# [WORK ORDER]
Scan the data that follows and count the lines with the string "grab"; answer with the count alone.

# [RECORDS FOR THIS TASK]

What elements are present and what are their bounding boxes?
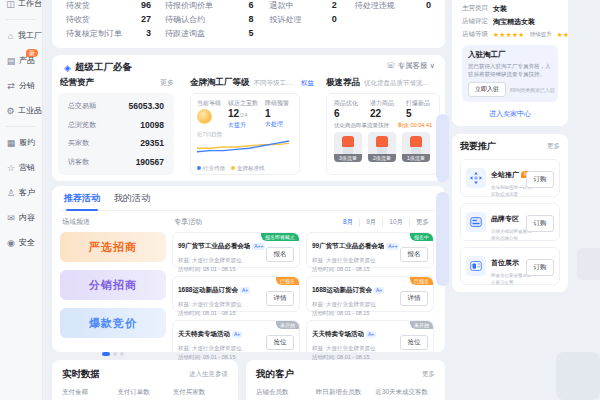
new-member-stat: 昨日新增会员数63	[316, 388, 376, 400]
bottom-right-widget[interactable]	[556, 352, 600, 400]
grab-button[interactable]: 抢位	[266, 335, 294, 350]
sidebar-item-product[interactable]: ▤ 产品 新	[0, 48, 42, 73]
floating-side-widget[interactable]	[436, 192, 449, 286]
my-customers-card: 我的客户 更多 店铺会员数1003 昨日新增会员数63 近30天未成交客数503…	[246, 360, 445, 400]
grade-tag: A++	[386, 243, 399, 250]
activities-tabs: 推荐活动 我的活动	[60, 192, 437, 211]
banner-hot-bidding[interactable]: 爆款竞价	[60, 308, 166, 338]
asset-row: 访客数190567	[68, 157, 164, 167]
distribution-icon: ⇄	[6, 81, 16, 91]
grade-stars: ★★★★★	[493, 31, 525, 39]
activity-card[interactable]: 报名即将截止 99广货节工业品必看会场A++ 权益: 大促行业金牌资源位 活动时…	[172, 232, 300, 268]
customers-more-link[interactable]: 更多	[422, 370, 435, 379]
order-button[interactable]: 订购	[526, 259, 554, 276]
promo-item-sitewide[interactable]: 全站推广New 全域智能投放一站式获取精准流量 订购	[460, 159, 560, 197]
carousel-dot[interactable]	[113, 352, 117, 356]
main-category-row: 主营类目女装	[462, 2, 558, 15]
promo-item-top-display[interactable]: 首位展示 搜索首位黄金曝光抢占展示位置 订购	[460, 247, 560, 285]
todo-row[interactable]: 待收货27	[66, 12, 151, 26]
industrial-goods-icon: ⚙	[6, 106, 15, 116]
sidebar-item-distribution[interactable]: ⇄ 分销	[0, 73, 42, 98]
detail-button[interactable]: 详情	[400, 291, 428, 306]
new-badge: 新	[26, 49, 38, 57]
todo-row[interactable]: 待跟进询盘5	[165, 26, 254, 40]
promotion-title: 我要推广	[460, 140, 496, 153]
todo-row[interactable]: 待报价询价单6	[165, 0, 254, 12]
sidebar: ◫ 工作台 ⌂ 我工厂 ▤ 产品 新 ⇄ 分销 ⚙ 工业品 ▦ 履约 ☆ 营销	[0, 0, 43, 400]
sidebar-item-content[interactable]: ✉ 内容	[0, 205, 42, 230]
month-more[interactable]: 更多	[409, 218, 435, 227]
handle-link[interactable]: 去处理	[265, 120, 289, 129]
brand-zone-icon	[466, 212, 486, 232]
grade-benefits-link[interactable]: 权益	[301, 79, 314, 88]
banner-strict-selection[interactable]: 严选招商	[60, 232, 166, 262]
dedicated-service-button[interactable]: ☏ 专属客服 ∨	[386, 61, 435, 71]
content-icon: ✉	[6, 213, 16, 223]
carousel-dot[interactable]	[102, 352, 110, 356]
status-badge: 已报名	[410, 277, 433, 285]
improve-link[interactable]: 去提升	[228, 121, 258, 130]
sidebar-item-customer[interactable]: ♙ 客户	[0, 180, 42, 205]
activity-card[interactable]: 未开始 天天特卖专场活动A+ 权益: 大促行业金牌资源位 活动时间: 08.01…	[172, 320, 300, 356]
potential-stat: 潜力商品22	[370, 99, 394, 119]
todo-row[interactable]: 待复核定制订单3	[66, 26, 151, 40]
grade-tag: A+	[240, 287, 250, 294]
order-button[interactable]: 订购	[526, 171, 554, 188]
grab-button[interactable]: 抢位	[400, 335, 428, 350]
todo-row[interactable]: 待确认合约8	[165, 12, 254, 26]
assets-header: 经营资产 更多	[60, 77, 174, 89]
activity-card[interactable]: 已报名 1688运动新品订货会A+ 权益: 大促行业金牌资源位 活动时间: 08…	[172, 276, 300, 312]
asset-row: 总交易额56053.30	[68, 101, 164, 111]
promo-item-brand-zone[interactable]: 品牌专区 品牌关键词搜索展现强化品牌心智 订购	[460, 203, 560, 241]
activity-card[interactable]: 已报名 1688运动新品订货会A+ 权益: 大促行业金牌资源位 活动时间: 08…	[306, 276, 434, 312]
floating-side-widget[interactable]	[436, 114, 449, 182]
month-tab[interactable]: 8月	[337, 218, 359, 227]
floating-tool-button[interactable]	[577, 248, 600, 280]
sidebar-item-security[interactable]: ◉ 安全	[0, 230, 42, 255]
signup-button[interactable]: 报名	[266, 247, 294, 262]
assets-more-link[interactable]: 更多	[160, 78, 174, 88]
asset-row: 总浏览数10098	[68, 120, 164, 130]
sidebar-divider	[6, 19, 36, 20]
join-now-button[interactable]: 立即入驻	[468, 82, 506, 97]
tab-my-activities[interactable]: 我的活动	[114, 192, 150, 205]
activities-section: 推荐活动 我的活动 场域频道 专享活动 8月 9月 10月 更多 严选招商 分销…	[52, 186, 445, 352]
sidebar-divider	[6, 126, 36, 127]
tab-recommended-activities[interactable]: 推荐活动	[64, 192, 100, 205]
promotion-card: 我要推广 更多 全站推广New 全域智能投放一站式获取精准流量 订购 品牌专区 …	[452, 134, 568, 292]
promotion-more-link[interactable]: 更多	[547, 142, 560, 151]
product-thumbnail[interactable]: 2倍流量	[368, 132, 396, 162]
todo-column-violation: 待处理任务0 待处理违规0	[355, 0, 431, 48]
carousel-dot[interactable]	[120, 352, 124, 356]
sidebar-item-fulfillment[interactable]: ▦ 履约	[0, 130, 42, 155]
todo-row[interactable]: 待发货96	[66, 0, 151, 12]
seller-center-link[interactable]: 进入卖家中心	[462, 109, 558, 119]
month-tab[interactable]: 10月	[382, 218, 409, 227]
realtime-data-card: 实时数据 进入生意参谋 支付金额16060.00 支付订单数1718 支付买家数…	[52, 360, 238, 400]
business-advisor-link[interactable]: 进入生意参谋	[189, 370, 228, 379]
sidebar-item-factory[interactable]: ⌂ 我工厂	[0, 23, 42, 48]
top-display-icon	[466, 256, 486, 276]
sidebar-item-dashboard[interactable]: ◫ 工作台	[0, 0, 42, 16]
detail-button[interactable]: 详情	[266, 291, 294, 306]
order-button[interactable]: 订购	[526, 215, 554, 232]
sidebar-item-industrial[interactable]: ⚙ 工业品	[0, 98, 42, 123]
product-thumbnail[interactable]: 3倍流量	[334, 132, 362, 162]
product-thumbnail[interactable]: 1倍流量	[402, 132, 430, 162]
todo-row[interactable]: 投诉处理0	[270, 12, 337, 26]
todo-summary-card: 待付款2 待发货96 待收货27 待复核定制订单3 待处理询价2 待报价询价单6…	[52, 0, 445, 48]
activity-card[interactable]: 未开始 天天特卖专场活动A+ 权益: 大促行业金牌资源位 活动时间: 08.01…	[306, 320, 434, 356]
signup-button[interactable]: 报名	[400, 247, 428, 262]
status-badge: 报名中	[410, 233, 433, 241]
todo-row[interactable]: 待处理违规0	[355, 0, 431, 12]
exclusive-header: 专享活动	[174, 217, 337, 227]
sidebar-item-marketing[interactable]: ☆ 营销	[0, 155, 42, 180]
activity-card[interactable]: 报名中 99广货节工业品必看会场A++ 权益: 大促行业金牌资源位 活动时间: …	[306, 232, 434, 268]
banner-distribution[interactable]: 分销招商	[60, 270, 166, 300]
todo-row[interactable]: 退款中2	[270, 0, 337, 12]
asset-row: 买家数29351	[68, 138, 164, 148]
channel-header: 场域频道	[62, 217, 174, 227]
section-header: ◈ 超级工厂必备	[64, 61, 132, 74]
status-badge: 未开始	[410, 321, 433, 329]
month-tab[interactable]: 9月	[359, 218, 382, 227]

==

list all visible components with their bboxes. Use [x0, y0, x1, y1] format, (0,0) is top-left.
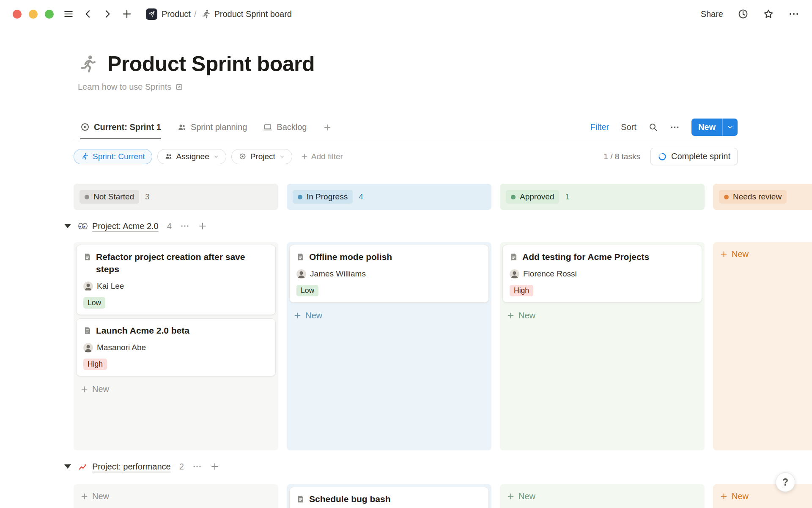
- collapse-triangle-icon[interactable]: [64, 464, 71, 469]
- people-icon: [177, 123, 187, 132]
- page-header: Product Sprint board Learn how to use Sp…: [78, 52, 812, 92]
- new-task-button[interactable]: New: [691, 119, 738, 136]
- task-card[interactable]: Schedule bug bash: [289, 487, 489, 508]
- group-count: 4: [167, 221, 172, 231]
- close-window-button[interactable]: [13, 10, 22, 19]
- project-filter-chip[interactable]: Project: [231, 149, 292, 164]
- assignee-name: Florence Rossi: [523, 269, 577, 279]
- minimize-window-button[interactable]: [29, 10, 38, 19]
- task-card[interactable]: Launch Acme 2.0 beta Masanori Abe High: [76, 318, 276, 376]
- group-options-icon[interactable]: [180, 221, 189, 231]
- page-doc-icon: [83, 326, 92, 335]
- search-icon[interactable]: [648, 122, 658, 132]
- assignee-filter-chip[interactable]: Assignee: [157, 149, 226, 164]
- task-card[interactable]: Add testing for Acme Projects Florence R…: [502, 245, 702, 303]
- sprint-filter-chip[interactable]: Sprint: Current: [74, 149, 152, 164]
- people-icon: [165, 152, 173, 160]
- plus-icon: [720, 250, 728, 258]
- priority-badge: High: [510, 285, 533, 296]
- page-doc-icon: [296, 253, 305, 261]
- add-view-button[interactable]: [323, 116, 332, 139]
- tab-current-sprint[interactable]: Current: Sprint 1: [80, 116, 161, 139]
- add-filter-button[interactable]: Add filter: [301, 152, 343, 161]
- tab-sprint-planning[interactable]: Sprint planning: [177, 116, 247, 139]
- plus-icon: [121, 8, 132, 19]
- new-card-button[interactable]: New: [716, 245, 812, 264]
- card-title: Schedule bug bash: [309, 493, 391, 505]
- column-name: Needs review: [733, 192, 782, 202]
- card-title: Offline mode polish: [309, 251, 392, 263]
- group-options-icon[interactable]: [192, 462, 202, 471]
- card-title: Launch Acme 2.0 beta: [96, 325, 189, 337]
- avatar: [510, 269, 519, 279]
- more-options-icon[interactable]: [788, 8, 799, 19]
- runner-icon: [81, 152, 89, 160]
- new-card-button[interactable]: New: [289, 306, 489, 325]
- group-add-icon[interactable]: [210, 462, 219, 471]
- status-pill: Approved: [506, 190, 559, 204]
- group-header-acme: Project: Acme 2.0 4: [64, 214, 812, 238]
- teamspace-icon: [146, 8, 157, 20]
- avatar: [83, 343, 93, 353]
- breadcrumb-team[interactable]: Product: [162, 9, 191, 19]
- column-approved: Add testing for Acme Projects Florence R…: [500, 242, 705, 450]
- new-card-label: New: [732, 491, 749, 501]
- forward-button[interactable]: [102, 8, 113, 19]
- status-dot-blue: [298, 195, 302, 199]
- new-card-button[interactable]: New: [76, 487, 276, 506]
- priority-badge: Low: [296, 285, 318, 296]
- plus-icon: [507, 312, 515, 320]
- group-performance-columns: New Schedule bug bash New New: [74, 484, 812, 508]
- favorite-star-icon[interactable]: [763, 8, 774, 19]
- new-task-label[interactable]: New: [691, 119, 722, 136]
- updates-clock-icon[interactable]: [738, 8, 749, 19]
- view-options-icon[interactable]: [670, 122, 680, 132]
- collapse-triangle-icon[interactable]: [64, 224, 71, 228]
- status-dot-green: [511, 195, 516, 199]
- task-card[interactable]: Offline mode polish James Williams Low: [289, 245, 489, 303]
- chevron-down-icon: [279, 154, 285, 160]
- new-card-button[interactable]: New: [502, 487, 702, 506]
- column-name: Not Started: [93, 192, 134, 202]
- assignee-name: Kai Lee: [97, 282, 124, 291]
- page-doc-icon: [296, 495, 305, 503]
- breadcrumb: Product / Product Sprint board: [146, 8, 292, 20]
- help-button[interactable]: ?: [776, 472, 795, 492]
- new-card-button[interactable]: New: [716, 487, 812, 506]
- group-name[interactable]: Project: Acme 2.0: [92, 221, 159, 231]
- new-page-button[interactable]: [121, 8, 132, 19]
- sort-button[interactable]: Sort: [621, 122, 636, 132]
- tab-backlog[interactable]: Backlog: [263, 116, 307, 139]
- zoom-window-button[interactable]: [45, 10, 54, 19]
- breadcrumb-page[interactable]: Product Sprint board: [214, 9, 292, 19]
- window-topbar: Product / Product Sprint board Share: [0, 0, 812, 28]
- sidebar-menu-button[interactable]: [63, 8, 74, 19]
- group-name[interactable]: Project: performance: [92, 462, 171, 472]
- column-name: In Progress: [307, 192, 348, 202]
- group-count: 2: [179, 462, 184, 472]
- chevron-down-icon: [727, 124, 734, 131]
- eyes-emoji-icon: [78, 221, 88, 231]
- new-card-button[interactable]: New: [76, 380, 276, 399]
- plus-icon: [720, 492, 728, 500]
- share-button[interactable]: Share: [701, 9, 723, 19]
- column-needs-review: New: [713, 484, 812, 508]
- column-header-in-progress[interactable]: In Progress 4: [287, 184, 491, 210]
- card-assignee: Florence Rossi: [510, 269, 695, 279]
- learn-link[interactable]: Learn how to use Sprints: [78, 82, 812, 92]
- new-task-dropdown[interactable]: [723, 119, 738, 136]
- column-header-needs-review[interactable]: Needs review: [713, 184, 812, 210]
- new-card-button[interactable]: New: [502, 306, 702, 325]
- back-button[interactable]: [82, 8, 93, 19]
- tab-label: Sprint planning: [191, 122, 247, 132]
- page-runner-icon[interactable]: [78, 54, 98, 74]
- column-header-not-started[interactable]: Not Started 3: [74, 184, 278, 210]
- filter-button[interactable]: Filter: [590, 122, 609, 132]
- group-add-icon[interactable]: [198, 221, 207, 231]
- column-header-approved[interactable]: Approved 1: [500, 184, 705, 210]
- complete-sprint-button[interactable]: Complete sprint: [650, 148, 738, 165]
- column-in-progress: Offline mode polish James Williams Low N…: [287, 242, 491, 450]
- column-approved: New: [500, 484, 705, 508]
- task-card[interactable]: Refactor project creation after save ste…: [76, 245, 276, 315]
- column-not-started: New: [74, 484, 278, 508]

==

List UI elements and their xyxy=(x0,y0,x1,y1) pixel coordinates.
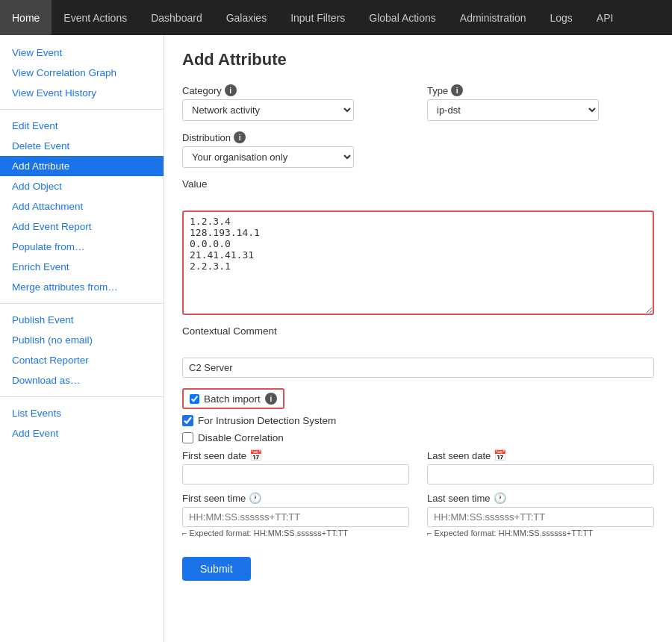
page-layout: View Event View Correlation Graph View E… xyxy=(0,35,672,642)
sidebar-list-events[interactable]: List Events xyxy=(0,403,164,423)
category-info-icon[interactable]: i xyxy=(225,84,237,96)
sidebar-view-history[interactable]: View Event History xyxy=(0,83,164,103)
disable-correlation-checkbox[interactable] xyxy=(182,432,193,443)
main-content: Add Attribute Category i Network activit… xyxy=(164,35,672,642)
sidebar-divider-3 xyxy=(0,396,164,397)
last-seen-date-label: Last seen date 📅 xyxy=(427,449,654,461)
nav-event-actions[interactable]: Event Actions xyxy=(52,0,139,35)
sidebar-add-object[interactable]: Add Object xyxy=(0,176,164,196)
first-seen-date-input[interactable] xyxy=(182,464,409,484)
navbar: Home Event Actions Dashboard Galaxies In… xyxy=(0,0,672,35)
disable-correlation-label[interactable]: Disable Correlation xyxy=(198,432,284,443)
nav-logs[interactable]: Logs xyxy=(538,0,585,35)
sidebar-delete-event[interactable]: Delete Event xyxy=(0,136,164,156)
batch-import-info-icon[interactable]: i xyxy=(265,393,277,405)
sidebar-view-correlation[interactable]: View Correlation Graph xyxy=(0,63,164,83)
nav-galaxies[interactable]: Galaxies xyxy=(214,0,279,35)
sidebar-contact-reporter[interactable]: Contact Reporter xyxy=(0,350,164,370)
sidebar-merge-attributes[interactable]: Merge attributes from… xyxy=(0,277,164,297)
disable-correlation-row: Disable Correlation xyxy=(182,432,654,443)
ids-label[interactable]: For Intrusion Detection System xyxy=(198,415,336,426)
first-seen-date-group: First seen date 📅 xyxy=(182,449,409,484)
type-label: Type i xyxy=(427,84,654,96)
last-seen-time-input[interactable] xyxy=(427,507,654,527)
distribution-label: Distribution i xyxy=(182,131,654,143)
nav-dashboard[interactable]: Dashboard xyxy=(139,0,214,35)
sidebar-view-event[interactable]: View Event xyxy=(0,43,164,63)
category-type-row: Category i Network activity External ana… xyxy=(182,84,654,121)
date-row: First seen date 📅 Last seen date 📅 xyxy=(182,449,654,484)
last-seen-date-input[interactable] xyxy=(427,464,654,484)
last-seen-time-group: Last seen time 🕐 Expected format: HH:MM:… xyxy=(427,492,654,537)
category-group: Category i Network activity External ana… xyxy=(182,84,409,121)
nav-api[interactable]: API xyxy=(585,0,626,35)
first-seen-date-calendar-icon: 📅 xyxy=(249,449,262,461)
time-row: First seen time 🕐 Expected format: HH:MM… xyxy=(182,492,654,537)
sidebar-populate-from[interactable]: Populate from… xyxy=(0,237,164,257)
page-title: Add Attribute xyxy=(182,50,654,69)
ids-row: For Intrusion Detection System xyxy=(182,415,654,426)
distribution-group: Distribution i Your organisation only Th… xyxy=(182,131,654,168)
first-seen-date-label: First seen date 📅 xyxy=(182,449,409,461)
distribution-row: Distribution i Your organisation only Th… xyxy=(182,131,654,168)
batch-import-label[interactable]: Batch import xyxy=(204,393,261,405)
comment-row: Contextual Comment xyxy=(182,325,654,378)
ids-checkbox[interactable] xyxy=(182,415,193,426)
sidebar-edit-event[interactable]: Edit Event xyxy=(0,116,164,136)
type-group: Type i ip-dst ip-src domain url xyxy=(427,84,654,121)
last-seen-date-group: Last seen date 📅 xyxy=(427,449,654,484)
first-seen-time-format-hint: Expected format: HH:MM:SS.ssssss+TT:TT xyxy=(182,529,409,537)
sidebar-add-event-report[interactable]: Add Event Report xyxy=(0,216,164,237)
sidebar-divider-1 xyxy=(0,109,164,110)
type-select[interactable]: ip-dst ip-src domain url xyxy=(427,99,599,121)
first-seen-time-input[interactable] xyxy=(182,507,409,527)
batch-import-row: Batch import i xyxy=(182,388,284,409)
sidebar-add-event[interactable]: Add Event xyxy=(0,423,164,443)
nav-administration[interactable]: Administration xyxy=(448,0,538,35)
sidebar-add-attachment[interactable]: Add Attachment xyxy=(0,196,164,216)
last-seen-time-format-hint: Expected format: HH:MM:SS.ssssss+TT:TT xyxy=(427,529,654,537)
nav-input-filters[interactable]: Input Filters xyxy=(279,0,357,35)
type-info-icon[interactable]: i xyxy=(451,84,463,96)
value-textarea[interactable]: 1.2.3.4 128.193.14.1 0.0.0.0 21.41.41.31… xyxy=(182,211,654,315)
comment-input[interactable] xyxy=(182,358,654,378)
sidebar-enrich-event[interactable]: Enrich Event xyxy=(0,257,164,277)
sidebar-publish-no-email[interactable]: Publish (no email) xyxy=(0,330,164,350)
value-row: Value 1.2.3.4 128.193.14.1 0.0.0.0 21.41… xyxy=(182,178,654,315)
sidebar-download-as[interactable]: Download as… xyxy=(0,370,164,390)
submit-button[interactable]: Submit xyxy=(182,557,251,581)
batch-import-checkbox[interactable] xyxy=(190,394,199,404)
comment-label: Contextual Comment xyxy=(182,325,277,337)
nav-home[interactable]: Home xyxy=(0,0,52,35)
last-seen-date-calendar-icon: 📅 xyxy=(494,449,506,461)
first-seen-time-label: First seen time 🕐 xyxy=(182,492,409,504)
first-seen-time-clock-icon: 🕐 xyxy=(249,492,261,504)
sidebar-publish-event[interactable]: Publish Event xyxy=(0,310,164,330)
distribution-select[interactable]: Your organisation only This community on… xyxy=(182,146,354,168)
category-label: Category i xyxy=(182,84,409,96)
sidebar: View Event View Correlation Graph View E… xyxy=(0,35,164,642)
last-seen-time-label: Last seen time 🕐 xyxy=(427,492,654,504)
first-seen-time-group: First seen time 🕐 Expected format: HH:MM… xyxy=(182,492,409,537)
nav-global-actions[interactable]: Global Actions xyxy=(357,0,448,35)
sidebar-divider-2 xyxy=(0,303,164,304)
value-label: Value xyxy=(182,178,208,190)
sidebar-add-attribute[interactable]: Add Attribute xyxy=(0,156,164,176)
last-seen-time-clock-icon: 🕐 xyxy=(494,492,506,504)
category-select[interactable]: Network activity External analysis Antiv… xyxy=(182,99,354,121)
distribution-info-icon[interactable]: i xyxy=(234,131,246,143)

# [OUTPUT]
2